# How to Perform A Repeatability Test 2:

## Collecting Data

The number of samples collected during experimentation has an effect on the analysis of results and the validity of the test data collected. Over the years, I have observed several conflicting accounts of how many samples one should collect during experimentation. According to many introductory statistics textbooks, the number of samples collected depends on the population. A small population is considered a collection of 30 samples or less, while a large population is considered a collection of more than 30 samples. However, more advanced subject areas of statistics will have multiple assertions in relation to the goals of analysis and the expected confidence in results. If you were to survey a group of professionals from different organizations and different industries, you would receive a collection of varied opinions. This is the result of differing world views; each person and organization is going to have different goals. Therefore, they will have a degree of varied opinions.

## Let’s Break It Down

Not sure if my theory is valid. Then, let me show you quantitative and qualitative results that support my opinion. Using a Monte Carlo simulation, I will generate a pool of random data that is supposed to conform to a specified level of confidence (i.e. 95.45%) exhibiting a Gaussian distribution. With this data, I will calculate the mean, standard deviation, and degrees of freedom and report the results for you to evaluate.

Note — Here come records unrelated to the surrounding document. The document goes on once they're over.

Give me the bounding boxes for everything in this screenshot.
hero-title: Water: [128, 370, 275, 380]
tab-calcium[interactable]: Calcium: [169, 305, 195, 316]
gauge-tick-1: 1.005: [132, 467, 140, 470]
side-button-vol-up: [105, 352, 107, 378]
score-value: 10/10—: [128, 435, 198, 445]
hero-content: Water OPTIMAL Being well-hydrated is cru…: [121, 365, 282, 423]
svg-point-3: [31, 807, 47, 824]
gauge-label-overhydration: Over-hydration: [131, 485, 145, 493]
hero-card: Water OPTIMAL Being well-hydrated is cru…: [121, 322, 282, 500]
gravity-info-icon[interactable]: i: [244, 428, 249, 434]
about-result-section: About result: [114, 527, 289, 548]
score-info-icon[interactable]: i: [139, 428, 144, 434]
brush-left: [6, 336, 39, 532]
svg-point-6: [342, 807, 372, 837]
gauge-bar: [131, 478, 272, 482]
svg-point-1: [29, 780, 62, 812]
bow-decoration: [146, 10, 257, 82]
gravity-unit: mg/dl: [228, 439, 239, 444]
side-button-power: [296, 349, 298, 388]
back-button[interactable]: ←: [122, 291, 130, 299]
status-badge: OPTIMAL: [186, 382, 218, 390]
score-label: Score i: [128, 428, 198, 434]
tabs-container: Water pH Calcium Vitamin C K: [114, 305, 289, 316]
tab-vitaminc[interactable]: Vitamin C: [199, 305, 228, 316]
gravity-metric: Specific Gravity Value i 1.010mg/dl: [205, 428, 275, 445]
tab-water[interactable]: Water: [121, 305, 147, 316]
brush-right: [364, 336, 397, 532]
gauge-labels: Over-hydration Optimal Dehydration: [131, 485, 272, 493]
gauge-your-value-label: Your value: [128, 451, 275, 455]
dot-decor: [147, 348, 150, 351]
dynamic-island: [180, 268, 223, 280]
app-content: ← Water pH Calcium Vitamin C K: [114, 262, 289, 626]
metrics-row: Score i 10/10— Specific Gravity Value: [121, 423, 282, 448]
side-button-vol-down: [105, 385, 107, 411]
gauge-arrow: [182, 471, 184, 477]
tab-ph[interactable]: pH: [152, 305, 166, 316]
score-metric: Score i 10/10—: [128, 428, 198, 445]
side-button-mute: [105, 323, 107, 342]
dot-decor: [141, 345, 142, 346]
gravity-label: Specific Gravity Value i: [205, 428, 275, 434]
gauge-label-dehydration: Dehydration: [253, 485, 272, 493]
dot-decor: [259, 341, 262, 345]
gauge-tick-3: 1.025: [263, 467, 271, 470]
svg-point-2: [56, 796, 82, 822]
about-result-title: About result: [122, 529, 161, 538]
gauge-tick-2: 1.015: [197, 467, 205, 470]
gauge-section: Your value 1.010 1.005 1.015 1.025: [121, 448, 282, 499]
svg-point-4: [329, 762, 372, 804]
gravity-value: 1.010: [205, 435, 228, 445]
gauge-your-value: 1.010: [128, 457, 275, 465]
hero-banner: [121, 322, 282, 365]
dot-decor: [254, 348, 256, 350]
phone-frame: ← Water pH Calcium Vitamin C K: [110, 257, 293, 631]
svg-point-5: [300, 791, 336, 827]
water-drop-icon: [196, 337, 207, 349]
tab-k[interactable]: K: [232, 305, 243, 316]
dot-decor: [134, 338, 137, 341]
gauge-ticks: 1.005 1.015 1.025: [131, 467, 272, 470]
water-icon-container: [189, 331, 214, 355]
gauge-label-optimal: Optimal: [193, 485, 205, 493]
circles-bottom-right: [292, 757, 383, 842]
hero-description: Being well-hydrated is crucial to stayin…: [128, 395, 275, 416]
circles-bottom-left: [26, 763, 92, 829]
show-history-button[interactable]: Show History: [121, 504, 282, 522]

From here, you can formulate your own opinion and chose to agree or disagree with me.

The Results

95.46% of trials exhibited one outlier or less

68.18% of trials exhibited at least one outlier

4.54% of trials exhibited more than one outlier

Notes

1| The numbers in the left column represent the sample number for each trial, totaling 22.

2| The numbers in the top row represent the trial number, totaling 22.

3| The upper and lower limits were quantified by calculating the sum and the difference of the mean and twice the standard deviation (i.e. 2-sigma).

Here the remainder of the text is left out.